Bug 500845

Summary: [RHEL5-U4] Kernel - testing NMI watchdog ... <4>WARNING: CPU#0: NMI appears to be stuck (0->0)!
Product: Red Hat Enterprise Linux 5 Reporter: Jeff Burke <jburke>
Component: kernel-xenAssignee: Don Zickus <dzickus>
Status: CLOSED DUPLICATE QA Contact: Red Hat Kernel QE team <kernel-qe>
Severity: medium Docs Contact:
Priority: low    
Version: 5.4CC: arozansk, bpeck, clalance, dmair, dzickus, gozen, jburke, llim, lwang, mgahagan, mjenner, pbunyan, phan, prarit, qcai, tcamuso, xen-maint
Target Milestone: rc   
Target Release: 5.5   
Hardware: All   
OS: Linux   
URL: http://rhts.redhat.com/testlogs/58610/195983/1633506/boot.messages
Whiteboard:
Fixed In Version: Doc Type: Bug Fix
Doc Text:
When booting a fully virtualized Xen guest, the following message may be displayed on the guest console: testing NMI watchdog ... <4> WARNING: CPU#0: NMI appears to be stuck (0->0)!

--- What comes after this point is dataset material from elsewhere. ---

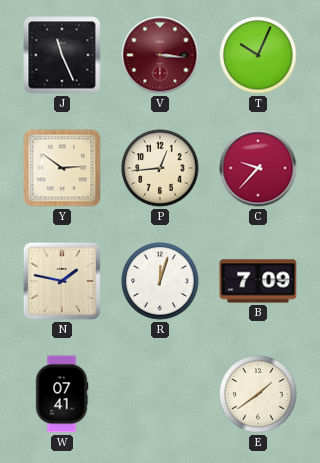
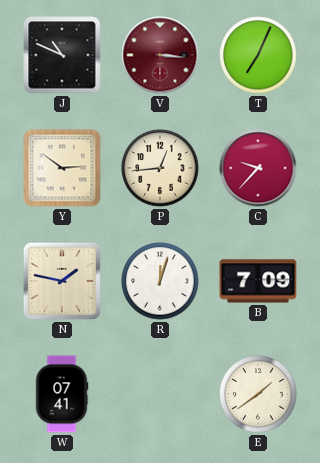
J: 11:26 -> 10:49
T: 10:04 -> 7:04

This issue is caused by an implementation issue with the Xen hypervisor and can be safely ignored. (BZ#500845)
Story Points: ---
Clone Of: Environment:
Last Closed: 2010-11-08 22:33:29 UTC Type: ---
Regression: --- Mount Type: ---
Documentation: --- CRM:
Verified Versions: Category: ---
oVirt Team: --- RHEL 7.3 requirements from Atomic Host:
Cloudforms Team: --- Target Upstream Version:
Embargoed:
Bug Depends On:    
Bug Blocks: 513501, 514491    
Attachments:
Description Flags
Program to detect when running in an HVM guest none

Description Jeff Burke 2009-05-14 14:00:36 UTC
Description of problem:
 While booting an HVM guest with the bare-metal kernel we are getting a NMI stuck message.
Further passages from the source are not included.